#### Description of the task:
Determine how many lines in the listing contain the string "bottom"; respond with the number alone.

#### Records for processing:

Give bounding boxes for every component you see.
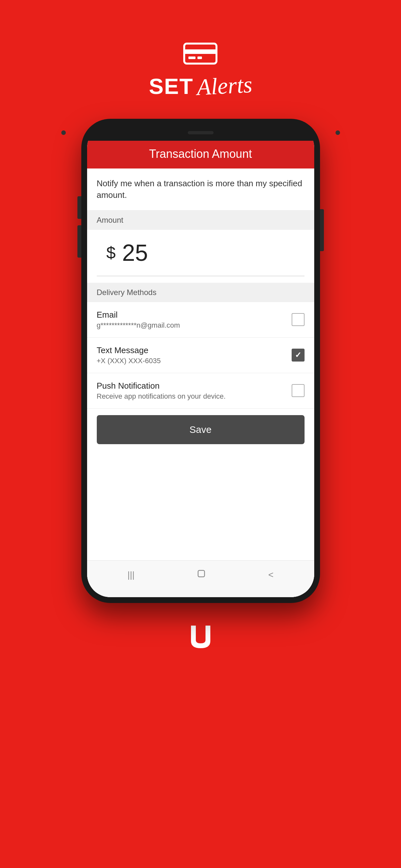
volume-up-button <box>77 196 81 219</box>
nav-menu-icon[interactable]: ||| <box>127 570 135 580</box>
app-header-title: Transaction Amount <box>149 147 252 160</box>
phone-speaker <box>188 131 213 134</box>
description-text: Notify me when a transaction is more tha… <box>87 168 314 211</box>
phone-frame: Transaction Amount Notify me when a tran… <box>81 119 320 603</box>
email-subtitle: g*************n@gmail.com <box>97 321 180 330</box>
app-content: Notify me when a transaction is more tha… <box>87 168 314 597</box>
delivery-section: Email g*************n@gmail.com Text Mes… <box>87 302 314 560</box>
title-alerts: Alerts <box>196 71 253 101</box>
email-checkbox[interactable] <box>292 313 305 326</box>
currency-symbol: $ <box>106 243 116 262</box>
push-notification-checkbox[interactable] <box>292 384 305 397</box>
email-delivery-item[interactable]: Email g*************n@gmail.com <box>87 302 314 338</box>
push-notification-title: Push Notification <box>97 381 226 391</box>
svg-rect-6 <box>198 624 203 629</box>
bottom-nav: ||| < <box>87 560 314 597</box>
text-message-delivery-item[interactable]: Text Message +X (XXX) XXX-6035 <box>87 338 314 373</box>
camera-dot-right <box>335 130 340 135</box>
volume-down-button <box>77 225 81 257</box>
svg-rect-3 <box>197 57 202 59</box>
delivery-methods-label: Delivery Methods <box>87 283 314 302</box>
bottom-logo <box>186 622 215 651</box>
top-section: SET Alerts <box>149 0 252 99</box>
svg-rect-1 <box>184 50 216 54</box>
push-notification-subtitle: Receive app notifications on your device… <box>97 392 226 401</box>
svg-rect-4 <box>198 570 204 577</box>
nav-back-icon[interactable]: < <box>268 570 273 580</box>
save-button[interactable]: Save <box>97 415 305 444</box>
title-container: SET Alerts <box>149 73 252 99</box>
amount-label: Amount <box>87 211 314 230</box>
email-info: Email g*************n@gmail.com <box>97 310 180 330</box>
title-set: SET <box>149 73 193 99</box>
push-notification-info: Push Notification Receive app notificati… <box>97 381 226 401</box>
text-message-checkbox[interactable] <box>292 349 305 362</box>
amount-value[interactable]: 25 <box>122 240 148 266</box>
text-message-title: Text Message <box>97 345 161 355</box>
amount-section[interactable]: $ 25 <box>97 230 305 276</box>
push-notification-delivery-item[interactable]: Push Notification Receive app notificati… <box>87 373 314 409</box>
text-message-subtitle: +X (XXX) XXX-6035 <box>97 357 161 365</box>
power-button <box>320 209 324 251</box>
phone-screen: Transaction Amount Notify me when a tran… <box>87 125 314 597</box>
phone-notch-area <box>87 125 314 141</box>
svg-rect-2 <box>189 57 196 59</box>
nav-home-icon[interactable] <box>196 568 206 581</box>
text-message-info: Text Message +X (XXX) XXX-6035 <box>97 345 161 365</box>
logo-u-icon <box>186 622 215 651</box>
email-title: Email <box>97 310 180 320</box>
camera-dot-left <box>61 130 66 135</box>
credit-card-icon <box>182 39 218 66</box>
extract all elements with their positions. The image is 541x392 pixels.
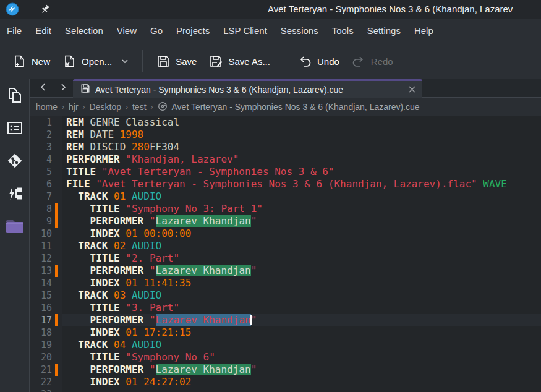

#### Written solution:
2